Water vapor is ubiquitous and affects the performance of an adsorbent. In this work, a grand-canonical Monte Carlo method (GCMC) combining with dispersion-corrected density functional theory (DC-DFT) calculation is adopted to investigate the effect of a trace amount of water vapor on low concentration CO₂ capture in 5A zeolite particles. The force field parameters for the interactions among CO₂, water, and 5A zeolite are obtained via DC-DFT calculations. The effects of the charges of water molecules on the CO₂ and N₂ adsorption amounts and the selectivity of the CO₂/(N₂ + O₂) gas mixture under different trace amounts of water vapor ranging from 0.05 ppm to 5 ppm are studied.

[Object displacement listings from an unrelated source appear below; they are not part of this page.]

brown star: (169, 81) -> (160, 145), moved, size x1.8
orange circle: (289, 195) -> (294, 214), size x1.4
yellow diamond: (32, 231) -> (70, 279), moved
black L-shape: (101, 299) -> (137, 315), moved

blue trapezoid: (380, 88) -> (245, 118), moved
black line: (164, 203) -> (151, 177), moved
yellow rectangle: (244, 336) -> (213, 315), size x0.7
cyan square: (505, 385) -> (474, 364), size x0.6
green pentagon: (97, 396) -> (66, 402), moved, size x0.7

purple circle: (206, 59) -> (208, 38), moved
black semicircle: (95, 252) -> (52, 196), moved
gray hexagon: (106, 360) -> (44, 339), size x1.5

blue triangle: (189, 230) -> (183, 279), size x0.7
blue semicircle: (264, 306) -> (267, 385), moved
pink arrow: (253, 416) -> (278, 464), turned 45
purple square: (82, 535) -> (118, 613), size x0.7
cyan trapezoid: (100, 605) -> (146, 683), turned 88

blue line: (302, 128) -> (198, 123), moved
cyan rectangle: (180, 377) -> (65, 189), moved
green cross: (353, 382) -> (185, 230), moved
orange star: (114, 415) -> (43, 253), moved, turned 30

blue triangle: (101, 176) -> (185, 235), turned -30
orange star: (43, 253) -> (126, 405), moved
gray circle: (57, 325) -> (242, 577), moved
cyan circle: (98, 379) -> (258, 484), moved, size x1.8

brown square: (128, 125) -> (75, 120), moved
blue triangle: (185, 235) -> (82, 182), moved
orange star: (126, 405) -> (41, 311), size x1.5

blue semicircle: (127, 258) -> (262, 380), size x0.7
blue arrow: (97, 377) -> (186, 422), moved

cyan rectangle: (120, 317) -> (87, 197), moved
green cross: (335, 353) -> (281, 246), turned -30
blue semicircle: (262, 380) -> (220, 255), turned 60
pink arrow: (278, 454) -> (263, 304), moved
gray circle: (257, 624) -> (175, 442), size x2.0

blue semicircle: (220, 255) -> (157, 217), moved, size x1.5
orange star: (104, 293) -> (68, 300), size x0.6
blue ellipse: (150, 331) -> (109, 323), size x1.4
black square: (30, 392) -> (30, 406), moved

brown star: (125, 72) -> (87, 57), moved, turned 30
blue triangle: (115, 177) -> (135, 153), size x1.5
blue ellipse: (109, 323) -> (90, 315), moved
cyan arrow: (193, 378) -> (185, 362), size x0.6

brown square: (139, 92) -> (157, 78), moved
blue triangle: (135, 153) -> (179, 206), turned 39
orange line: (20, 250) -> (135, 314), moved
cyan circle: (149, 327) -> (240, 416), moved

The results show that the presence of the water vapor in 5A zeolite particles increases or decreases the CO₂ adsorption amount, which is strongly determined by the trace amount of water. Specifically, when the water vapor concentration is less than 0.1 ppm, the CO₂ adsorption amount is increased by 0.7–53.4%, whereas when the water vapor concentration is greater than 0.3 ppm, the amount of adsorbed CO₂ decreases, with the reduction proportional to the amount of trace water. However, the N₂ adsorption amount and the selectivity of the CO₂/(N₂ + O₂) gas mixture decrease with an increasing amount of trace water. This indicates that the electrostatic interactions induced by the water molecules are the dominant factor influencing the CO₂ and N₂ adsorption amount and the selectivity of the CO₂/(N₂ + O₂) gas mixture. Therefore, to achieve the desired adsorption performance, a trace amount of water vapor (<0.1 ppm) is recommended for CO₂ adsorption, whereas low trace amounts of water vapor (<0.1 ppm) are also recommended for the selectivity of the CO₂/(N₂ + O₂) gas mixture in the 5A zeolite particle.